What are the options for ending overdraft?
SGMA requires water users to bring their groundwater basins into long-term balance over the next two decades. Although there are no easy solutions, the math is simple: bringing these basins into balance will require expanding water supplies, reducing water demands, or a combination of these two approaches.

Our in-depth study of water solutions for the San Joaquin Valley found that about a quarter of the region’s 1.8 million acre-feet (maf) of annual overdraft could be filled with new supplies at a cost that local water users can afford. Among supply options, by far the most promising approach is expanding groundwater recharge: storing more of the runoff from large storms in underground aquifers. Filling the remaining three-quarters of the gap will likely require demand reductions. Since agriculture is the predominant water user, this will entail taking some farmland—at least 500,000 acres—out of production. Giving farmers the flexibility to trade water—so it can be used on the most productive lands—can reduce the costs of ending overdraft by two-thirds.

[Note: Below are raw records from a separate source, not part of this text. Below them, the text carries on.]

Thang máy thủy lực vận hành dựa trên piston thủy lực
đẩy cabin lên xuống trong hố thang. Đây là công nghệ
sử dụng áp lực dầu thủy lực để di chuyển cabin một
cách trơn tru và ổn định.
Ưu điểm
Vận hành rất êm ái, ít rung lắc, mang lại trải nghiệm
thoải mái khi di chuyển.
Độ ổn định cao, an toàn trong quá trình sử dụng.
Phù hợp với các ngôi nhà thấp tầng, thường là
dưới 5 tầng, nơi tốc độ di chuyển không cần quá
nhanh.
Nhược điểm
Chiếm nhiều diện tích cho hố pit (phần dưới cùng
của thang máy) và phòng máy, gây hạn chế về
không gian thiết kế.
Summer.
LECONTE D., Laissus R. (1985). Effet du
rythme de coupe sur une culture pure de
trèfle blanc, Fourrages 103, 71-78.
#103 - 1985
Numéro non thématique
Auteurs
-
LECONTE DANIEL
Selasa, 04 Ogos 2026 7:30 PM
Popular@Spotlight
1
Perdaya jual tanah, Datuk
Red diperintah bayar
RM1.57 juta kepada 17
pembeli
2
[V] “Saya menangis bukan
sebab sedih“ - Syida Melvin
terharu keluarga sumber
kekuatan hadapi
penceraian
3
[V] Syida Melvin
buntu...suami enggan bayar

What do the new groundwater sustainability plans propose to do?
As the figure below shows, the plans consider a range of projects on both the supply and demand sides. Together, these projects would yield roughly 2.2 maf per year—in principle, enough to end regional overdraft. However, the plans invert our estimates: they assume that new supplies will account for more than three-quarters of the total, while demand management will save less than one-quarter. In line with our analysis, the single biggest new supply is recharging groundwater basins with more floodwater: the plans target roughly 1 million acre-feet annually, primarily through many small, local projects. Big infrastructure investments—such as new surface reservoirs and regional aqueducts and canals—are largely left out.

Are the goals for expanding supplies realistic?
Probably not. When it comes to recharge, water users will be competing for floodwater that can be feasibly captured—likely a much smaller volume than the total envisaged by the plans. Although that total might be physically available for recharge, there are serious capacity constraints to getting it underground. A central challenge is moving very large volumes of water to storage sites quickly. Addressing this challenge is likely to require regional investments in conveyance, and greater efforts to coordinate the management of surface and groundwater storage infrastructure in order to expand their combined impact. Even then, it is probably not feasible to capture all available water in very wet years.

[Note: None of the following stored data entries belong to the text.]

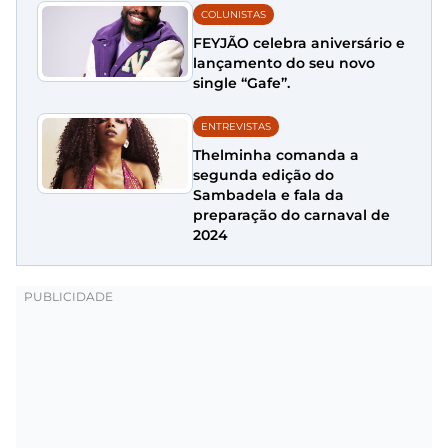
COLUNISTAS
FEYJÃO celebra aniversário e
lançamento do seu novo
single “Gafe”.
ENTREVISTAS
Thelminha comanda a
segunda edição do
Sambadela e fala da
preparação do carnaval de
2024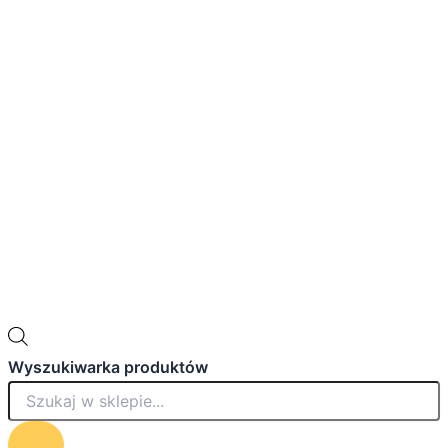
Wyszukiwarka produktów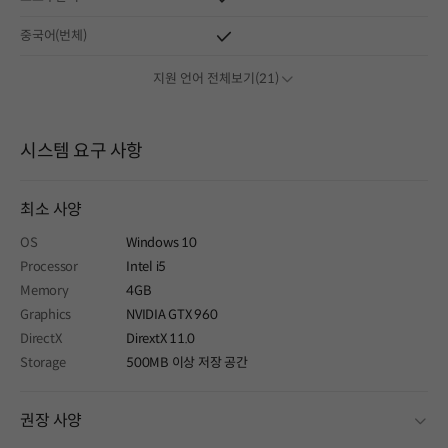
중국어(번체)
지원 언어 전체보기(21)
시스템 요구 사항
최소 사양
OS
Windows 10
Processor
Intel i5
Memory
4GB
Graphics
NVIDIA GTX 960
DirectX
DirextX 11.0
Storage
500MB 이상 저장 공간
fold
권장 사양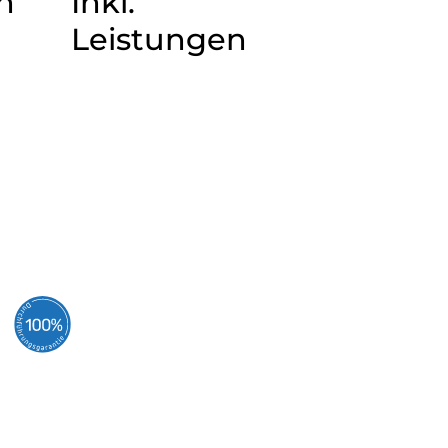
n
Inkl.
Leistungen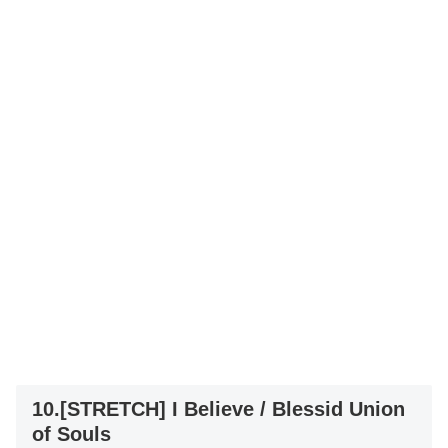
10.[STRETCH] I Believe / Blessid Union
of Souls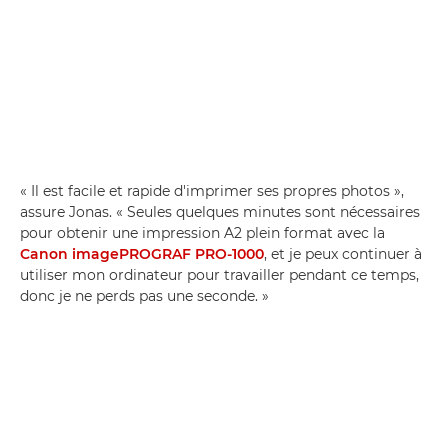
« Il est facile et rapide d'imprimer ses propres photos »,
assure Jonas. « Seules quelques minutes sont nécessaires
pour obtenir une impression A2 plein format avec la
Canon imagePROGRAF PRO-1000
, et je peux continuer à
utiliser mon ordinateur pour travailler pendant ce temps,
donc je ne perds pas une seconde. »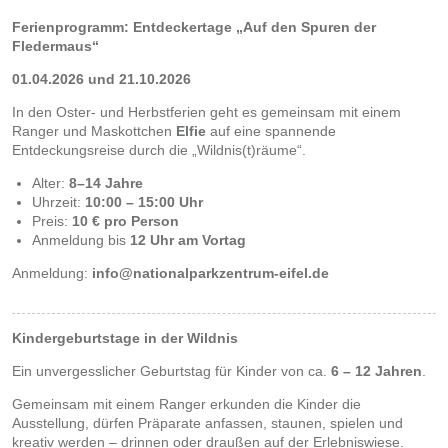
Ferienprogramm: Entdeckertage „Auf den Spuren der
Fledermaus“
01.04.2026 und 21.10.2026
In den Oster- und Herbstferien geht es gemeinsam mit einem
Ranger und Maskottchen
Elfie
auf eine spannende
Entdeckungsreise durch die „Wildnis(t)räume“.
Alter:
8–14 Jahre
Uhrzeit:
10:00 – 15:00 Uhr
Preis:
10 € pro Person
Anmeldung bis
12 Uhr am Vortag
Anmeldung:
info@nationalparkzentrum-eifel.de
Kindergeburtstage in der Wildnis
Ein unvergesslicher Geburtstag für Kinder von ca.
6 – 12 Jahren
.
Gemeinsam mit einem Ranger erkunden die Kinder die
Ausstellung, dürfen Präparate anfassen, staunen, spielen und
kreativ werden – drinnen oder draußen auf der Erlebniswiese.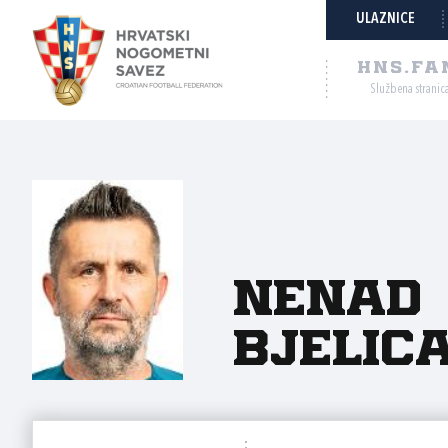
ULAZNICE
HNS.FA
Službena stranic
Nenad
Bjelic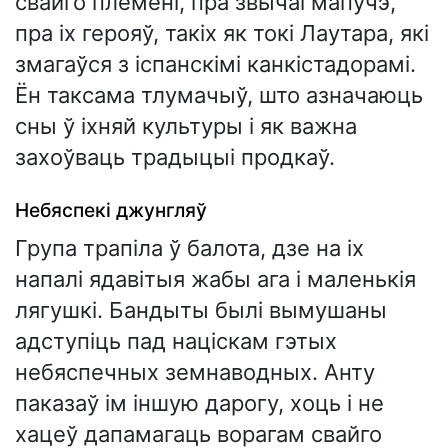
свайго племені, пра звычаі мапучэ,
пра іх герояў, такіх як токі Лаутара, які
змагаўся з іспанскімі канкістадорамі.
Ён таксама тлумачыў, што азначаюць
сны ў іхняй культуры і як важна
захоўваць традыцыі продкаў.
Небяспекі джунгляў
Група трапіла ў балота, дзе на іх
напалі ядавітыя жабы ага і маленькія
лягушкі. Бандыты былі вымушаны
адступіць пад націскам гэтых
небяспечных земнаводных. Анту
паказаў ім іншую дарогу, хоць і не
хацеў дапамагаць ворагам свайго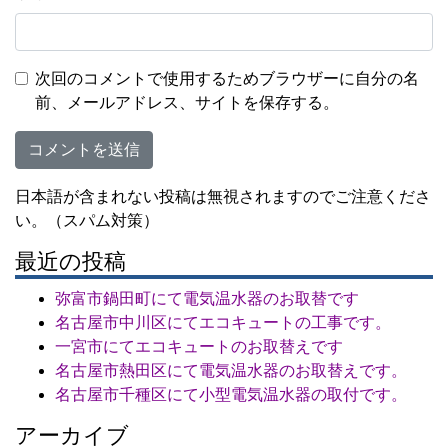
次回のコメントで使用するためブラウザーに自分の名
前、メールアドレス、サイトを保存する。
日本語が含まれない投稿は無視されますのでご注意くださ
い。（スパム対策）
最近の投稿
弥富市鍋田町にて電気温水器のお取替です
名古屋市中川区にてエコキュートの工事です。
一宮市にてエコキュートのお取替えです
名古屋市熱田区にて電気温水器のお取替えです。
名古屋市千種区にて小型電気温水器の取付です。
アーカイブ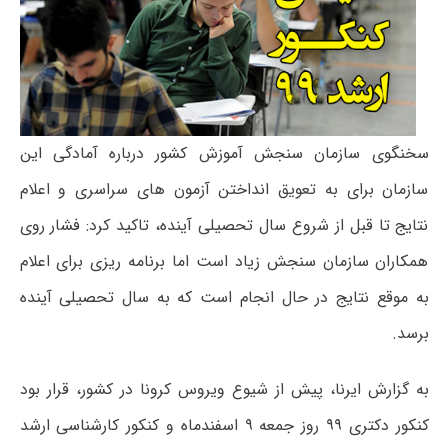
سخنگوی سازمان سنجش آموزش کشور درباره آمادگی این
سازمان برای به تعویق انداختن آزمون های سراسری و اعلام
نتایج تا قبل از شروع سال تحصیلی آینده، تاکید کرد: فشار روی
همکاران سازمان سنجش زیاد است اما برنامه ریزی برای اعلام
به موقع نتایج در حال انجام است که به سال تحصیلی آینده
برسد.
به گزارش ایرنا، پیش از شیوع ویروس کرونا در کشور، قرار بود
کنکور دکتری ۹۹ روز جمعه ۹ اسفندماه و کنکور کارشناسی ارشد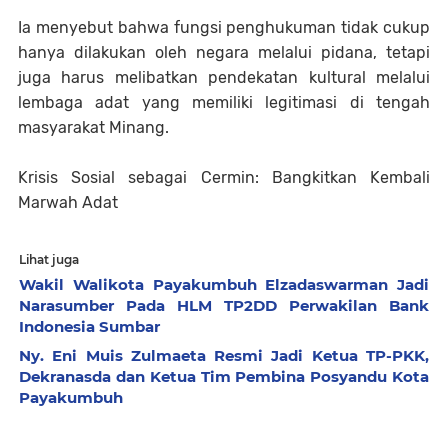
Ia menyebut bahwa fungsi penghukuman tidak cukup
hanya dilakukan oleh negara melalui pidana, tetapi
juga harus melibatkan pendekatan kultural melalui
lembaga adat yang memiliki legitimasi di tengah
masyarakat Minang.
Krisis Sosial sebagai Cermin: Bangkitkan Kembali
Marwah Adat
Lihat juga
Wakil Walikota Payakumbuh Elzadaswarman Jadi
Narasumber Pada HLM TP2DD Perwakilan Bank
Indonesia Sumbar
Ny. Eni Muis Zulmaeta Resmi Jadi Ketua TP-PKK,
Dekranasda dan Ketua Tim Pembina Posyandu Kota
Payakumbuh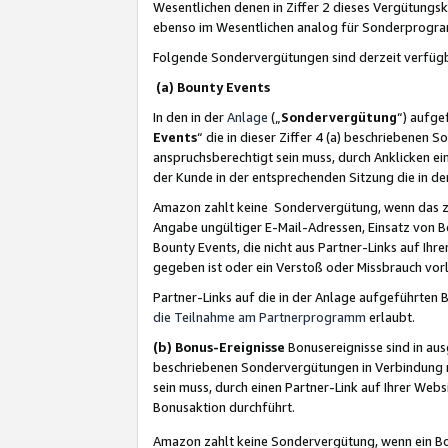
Wesentlichen denen in Ziffer 2 dieses Vergütung
ebenso im Wesentlichen analog für Sonderprogr
Folgende Sondervergütungen sind derzeit verfüg
(a) Bounty Events
In den in der
Anlage
(„
Sondervergütung
“) aufge
Events
“ die in dieser Ziffer 4 (a) beschriebenen 
anspruchsberechtigt sein muss, durch Anklicken ei
der Kunde in der entsprechenden Sitzung die in d
Amazon zahlt keine Sondervergütung, wenn das z
Angabe ungültiger E-Mail-Adressen, Einsatz von B
Bounty Events, die nicht aus Partner-Links auf Ihre
gegeben ist oder ein Verstoß oder Missbrauch vorl
Partner-Links auf die in der Anlage aufgeführte
die Teilnahme am Partnerprogramm
erlaubt.
(b) Bonus-Ereignisse
Bonusereignisse sind in au
beschriebenen Sondervergütungen in Verbindung m
sein muss, durch einen Partner-Link auf Ihrer We
Bonusaktion durchführt.
Amazon zahlt keine Sondervergütung, wenn ein Bon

There are also limitations for the other supply options. Most surface storage and surface water treatment projects will be looking to capture the same high flow water as recharge projects—heightening the competition for these supplies. And most surface water trading and recycled water projects will shift available supplies from some water users to others within the region, rather than causing an overall increase in regional supplies.

What about the plans for reducing demand?
For the most part, the plans fall short on their analysis of demand management. Since reducing water use in this region largely means reducing the amount of irrigated cropland, there’s been reluctance to seriously consider the demand side at this early stage of SGMA implementation. But it’s encouraging that at least some plans are starting to look at such options. Several plans propose tools for managing demand flexibly—for example, groundwater trading, fees tied to volumes pumped, and monetary incentives for land fallowing.

What’s next?
These new plans are an early step on the path toward groundwater sustainability. As implementation gets under way, early actions—such as piloting new approaches to manage demand flexibly and coordinating on smart and affordable supply investments—can lay the foundation for long-term success.

Note: The underlying data and additional notes on supply and demand options identified in these plans can be found in Data Set: PPIC San Joaquin Valley GSP Supply and Demand Projects.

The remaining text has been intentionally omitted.